_How to complete this task_. Below are some records. Quote exactly the lines from the one that contains "Mme Anne BRASSEUR" through the last, both included, and leave out the pictures.

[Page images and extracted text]

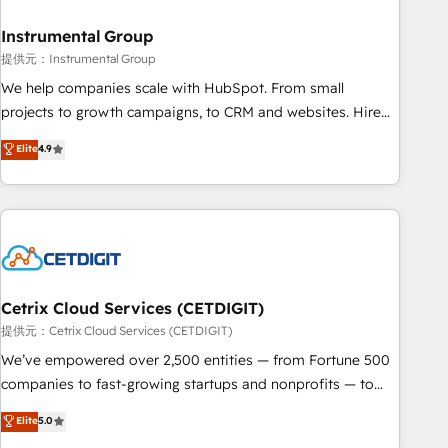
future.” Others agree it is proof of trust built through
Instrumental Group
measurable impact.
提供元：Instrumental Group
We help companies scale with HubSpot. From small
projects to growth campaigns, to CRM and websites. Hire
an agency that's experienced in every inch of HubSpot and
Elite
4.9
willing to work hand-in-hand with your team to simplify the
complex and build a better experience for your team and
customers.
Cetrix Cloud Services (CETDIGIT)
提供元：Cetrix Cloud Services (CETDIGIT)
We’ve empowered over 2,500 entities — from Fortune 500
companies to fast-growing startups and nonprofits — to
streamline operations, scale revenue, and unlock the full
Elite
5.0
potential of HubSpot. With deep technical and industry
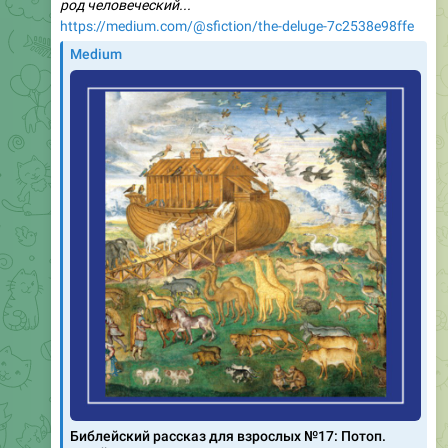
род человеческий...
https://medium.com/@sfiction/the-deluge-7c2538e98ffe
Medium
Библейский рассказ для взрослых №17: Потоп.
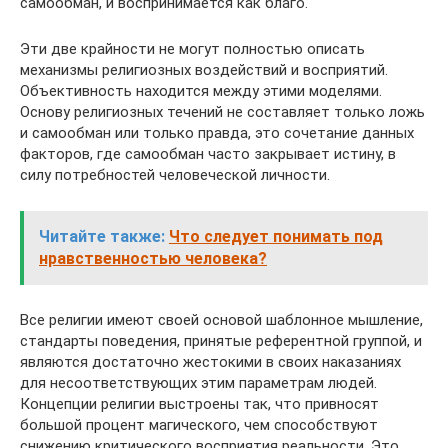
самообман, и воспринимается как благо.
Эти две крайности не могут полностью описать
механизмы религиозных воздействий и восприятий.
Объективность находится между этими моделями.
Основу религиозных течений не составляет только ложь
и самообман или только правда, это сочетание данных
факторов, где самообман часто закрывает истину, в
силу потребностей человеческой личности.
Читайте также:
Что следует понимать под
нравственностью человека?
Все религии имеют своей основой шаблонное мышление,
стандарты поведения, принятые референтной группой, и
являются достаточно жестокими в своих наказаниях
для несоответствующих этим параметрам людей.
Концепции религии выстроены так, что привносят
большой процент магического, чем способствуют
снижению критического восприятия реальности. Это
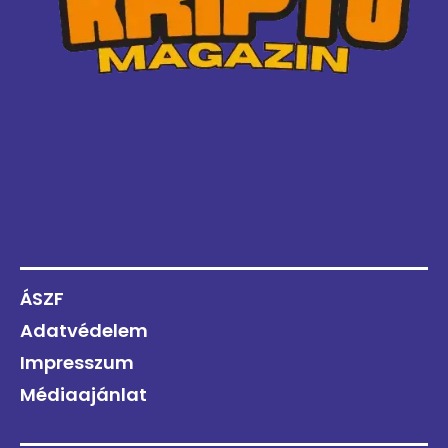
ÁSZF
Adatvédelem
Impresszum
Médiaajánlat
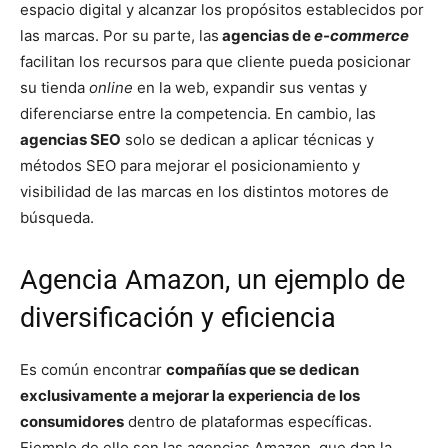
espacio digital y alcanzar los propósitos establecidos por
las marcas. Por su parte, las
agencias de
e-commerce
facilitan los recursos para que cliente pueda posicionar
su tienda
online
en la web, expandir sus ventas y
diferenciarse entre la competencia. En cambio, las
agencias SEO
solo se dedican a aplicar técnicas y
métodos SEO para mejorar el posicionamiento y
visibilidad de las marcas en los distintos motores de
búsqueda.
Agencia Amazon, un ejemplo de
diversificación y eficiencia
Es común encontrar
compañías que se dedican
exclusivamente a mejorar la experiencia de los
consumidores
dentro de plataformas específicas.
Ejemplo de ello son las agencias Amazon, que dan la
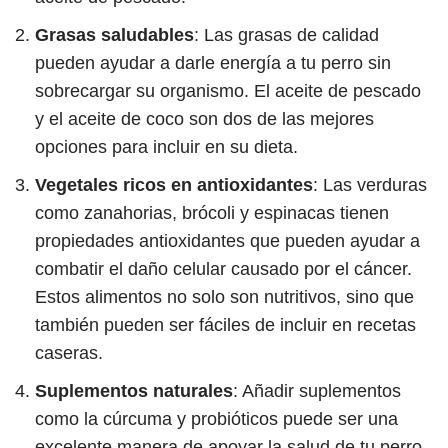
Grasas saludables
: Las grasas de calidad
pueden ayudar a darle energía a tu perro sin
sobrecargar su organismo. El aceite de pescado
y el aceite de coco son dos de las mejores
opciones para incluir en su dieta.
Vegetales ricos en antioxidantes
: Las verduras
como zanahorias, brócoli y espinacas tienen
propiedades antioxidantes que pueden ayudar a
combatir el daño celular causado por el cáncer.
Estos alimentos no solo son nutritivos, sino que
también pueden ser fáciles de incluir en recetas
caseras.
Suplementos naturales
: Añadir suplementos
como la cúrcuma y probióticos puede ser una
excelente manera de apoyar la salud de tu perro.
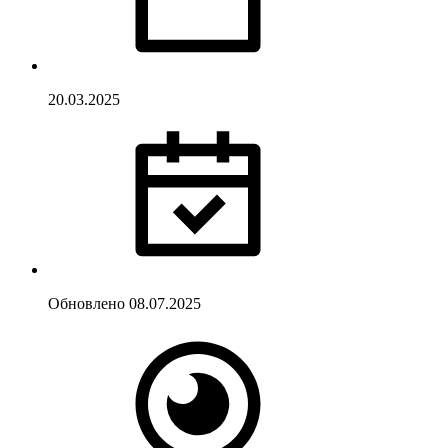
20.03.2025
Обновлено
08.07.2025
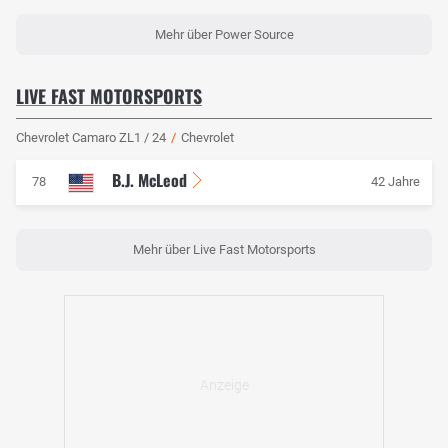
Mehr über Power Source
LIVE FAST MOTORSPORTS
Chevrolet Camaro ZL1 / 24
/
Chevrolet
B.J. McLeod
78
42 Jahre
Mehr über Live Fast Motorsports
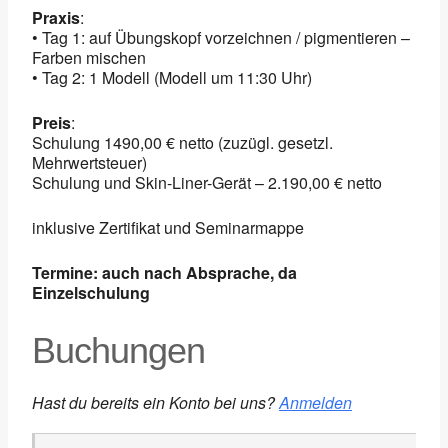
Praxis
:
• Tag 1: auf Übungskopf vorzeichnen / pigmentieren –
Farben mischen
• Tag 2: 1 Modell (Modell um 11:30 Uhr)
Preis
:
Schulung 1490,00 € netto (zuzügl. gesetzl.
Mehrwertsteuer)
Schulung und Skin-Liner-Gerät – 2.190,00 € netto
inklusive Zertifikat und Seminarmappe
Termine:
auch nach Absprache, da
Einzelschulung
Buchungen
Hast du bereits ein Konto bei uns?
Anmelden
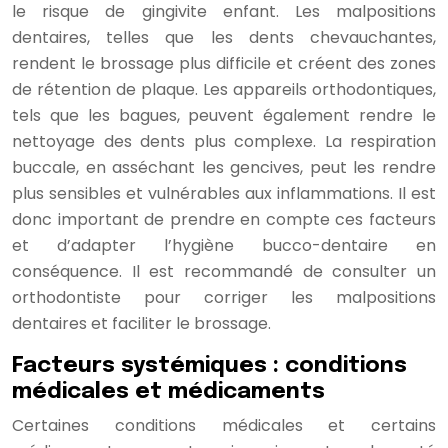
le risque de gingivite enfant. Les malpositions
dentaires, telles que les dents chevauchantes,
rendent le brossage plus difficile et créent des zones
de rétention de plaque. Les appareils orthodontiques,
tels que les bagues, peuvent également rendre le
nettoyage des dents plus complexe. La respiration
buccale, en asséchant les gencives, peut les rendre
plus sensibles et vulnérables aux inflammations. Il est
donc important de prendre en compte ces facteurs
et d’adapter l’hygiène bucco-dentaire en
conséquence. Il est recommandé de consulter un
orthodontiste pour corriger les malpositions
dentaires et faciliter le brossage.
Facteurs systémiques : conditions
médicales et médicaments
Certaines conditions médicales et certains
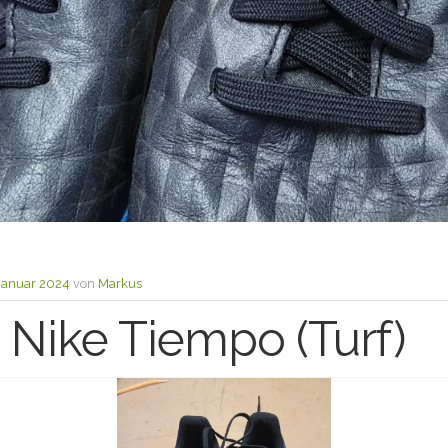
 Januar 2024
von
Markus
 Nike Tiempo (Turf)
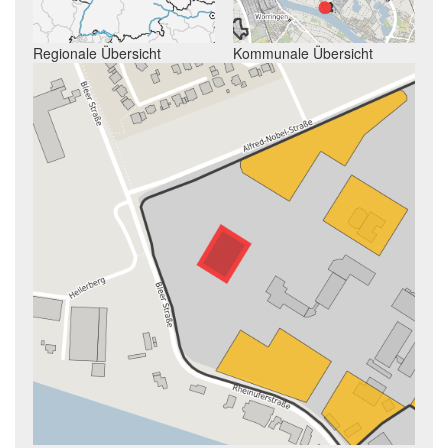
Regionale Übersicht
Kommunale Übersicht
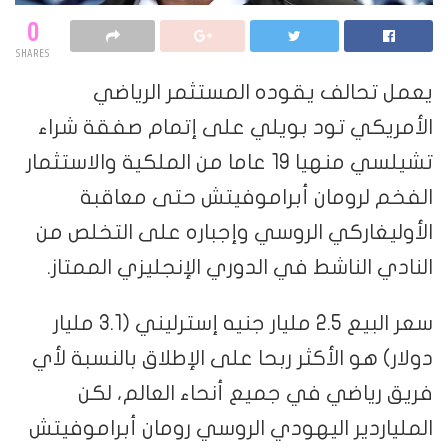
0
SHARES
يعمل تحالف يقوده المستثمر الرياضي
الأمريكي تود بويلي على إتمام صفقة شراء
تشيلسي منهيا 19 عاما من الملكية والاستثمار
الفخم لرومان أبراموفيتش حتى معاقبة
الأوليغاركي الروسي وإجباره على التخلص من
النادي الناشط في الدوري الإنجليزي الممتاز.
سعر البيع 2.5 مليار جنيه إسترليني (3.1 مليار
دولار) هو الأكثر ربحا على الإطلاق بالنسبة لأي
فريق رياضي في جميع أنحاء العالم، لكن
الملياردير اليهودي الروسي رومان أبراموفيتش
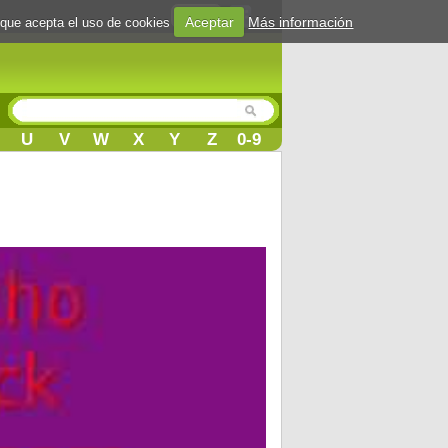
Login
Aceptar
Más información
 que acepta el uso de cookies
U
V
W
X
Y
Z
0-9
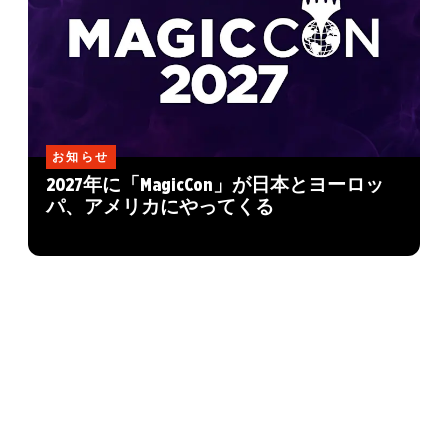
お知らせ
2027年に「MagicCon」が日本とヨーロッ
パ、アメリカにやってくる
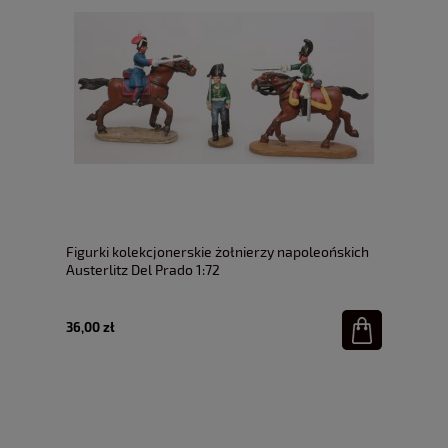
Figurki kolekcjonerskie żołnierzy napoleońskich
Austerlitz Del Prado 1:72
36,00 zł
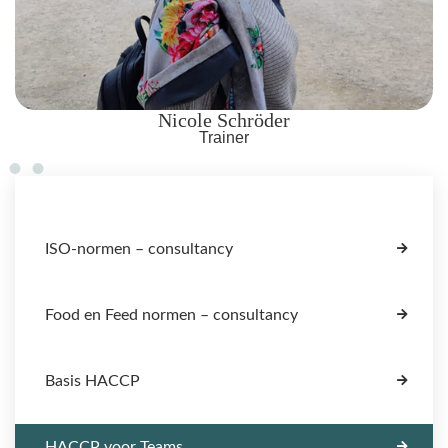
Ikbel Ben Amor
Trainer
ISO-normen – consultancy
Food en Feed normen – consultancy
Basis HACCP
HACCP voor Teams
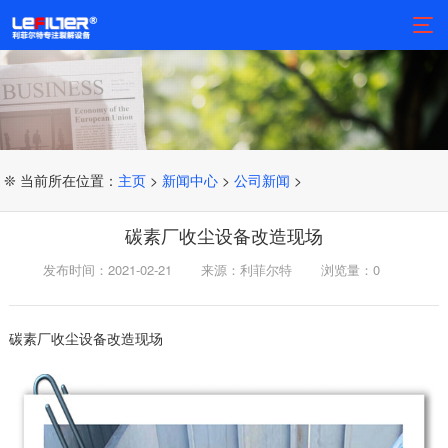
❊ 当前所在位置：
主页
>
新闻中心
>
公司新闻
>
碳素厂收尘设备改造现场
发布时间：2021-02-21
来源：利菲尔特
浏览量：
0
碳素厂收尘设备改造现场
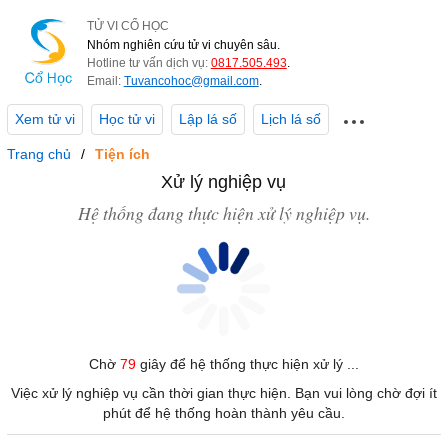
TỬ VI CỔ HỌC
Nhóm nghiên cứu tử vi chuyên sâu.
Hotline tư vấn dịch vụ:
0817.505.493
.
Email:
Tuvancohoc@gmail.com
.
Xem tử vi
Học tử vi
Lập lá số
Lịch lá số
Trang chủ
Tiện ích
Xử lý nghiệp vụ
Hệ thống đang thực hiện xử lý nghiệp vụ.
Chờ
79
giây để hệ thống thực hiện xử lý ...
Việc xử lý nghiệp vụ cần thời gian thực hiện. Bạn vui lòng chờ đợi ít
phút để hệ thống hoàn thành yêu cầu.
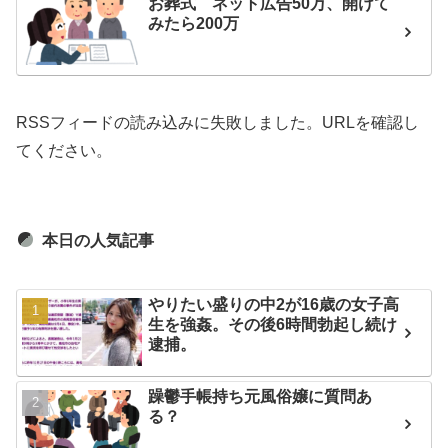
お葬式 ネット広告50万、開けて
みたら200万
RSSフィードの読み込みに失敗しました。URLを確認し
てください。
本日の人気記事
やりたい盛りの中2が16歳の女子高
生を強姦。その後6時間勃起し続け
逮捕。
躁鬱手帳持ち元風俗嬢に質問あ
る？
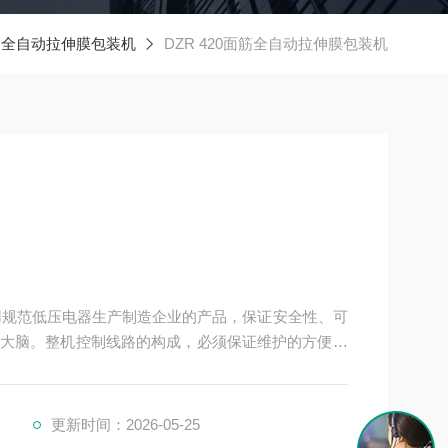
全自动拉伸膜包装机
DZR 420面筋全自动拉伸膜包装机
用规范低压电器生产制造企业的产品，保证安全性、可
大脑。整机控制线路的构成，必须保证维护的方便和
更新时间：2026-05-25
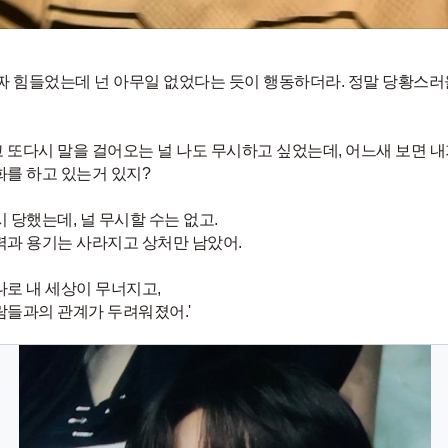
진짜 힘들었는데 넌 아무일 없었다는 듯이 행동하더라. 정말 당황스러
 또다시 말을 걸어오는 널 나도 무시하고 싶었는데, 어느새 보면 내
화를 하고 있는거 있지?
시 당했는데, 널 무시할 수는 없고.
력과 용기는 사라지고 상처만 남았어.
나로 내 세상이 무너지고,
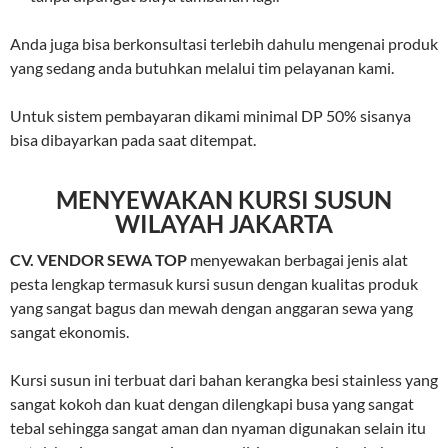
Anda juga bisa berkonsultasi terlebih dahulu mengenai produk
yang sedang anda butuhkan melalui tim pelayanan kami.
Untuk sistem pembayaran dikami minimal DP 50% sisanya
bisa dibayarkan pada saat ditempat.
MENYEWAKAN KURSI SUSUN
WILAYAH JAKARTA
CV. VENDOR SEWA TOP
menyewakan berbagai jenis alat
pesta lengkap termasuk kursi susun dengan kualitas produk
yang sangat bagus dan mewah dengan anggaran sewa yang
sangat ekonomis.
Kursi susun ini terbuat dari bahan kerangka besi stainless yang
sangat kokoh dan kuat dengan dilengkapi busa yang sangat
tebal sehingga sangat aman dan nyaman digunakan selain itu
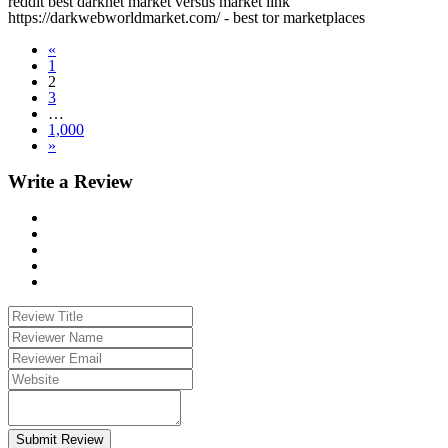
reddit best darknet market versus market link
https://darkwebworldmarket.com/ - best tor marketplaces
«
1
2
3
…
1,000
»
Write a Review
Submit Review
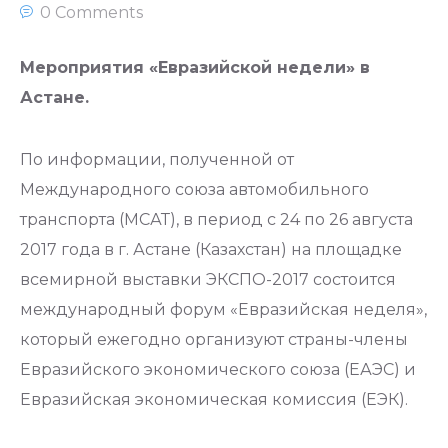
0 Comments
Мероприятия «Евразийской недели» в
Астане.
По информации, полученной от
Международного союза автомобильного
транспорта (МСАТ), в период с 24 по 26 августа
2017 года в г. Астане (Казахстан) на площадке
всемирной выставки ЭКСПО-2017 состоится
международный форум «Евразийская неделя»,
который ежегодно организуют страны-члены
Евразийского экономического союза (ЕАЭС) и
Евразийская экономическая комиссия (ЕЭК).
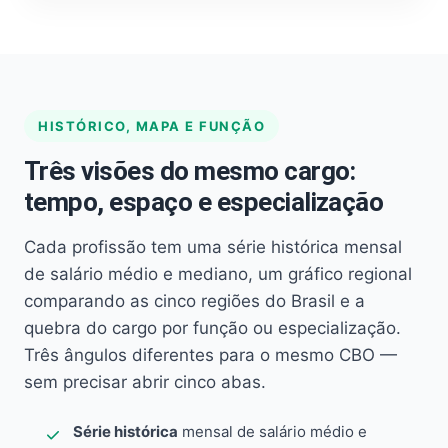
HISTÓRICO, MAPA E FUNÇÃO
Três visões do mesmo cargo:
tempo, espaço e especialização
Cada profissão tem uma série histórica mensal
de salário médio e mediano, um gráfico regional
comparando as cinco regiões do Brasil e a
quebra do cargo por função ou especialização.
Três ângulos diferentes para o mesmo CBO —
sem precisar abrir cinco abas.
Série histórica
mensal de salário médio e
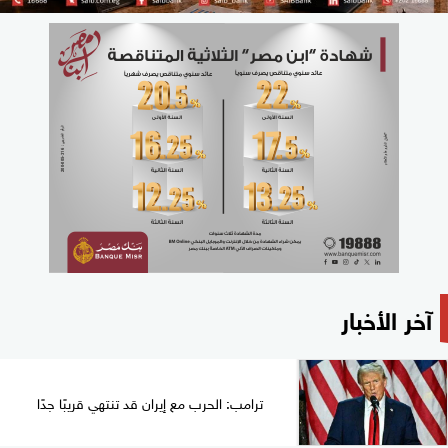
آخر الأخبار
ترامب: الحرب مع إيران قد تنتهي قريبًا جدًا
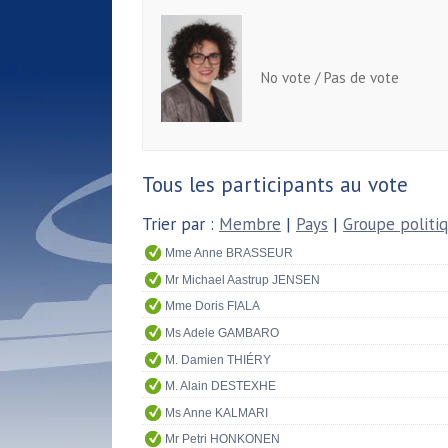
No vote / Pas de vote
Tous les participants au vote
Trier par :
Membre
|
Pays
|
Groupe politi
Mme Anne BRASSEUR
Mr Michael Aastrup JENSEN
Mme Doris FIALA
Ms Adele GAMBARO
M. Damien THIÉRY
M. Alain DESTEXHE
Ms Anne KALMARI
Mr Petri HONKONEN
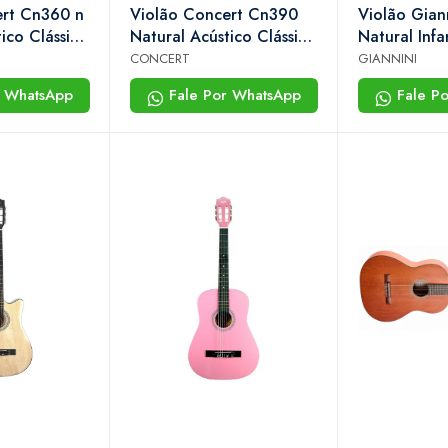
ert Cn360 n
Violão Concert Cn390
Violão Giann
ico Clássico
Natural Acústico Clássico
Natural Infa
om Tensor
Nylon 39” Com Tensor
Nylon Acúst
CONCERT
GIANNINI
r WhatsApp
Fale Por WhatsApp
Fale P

_Solution_.
Mme Anne BRASSEUR
Mr Michael Aastrup JENSEN
Mme Doris FIALA
Ms Adele GAMBARO
M. Damien THIÉRY
M. Alain DESTEXHE
Ms Anne KALMARI
Mr Petri HONKONEN
ert Cn360 n
Violão Concert Cn390
Violão Giann
ico Clássico
Natural Acústico Clássico
Natural Infa
om Tensor
Nylon 39” Com Tensor
Nylon Acúst
CONCERT
GIANNINI
r WhatsApp
Fale Por WhatsApp
Fale P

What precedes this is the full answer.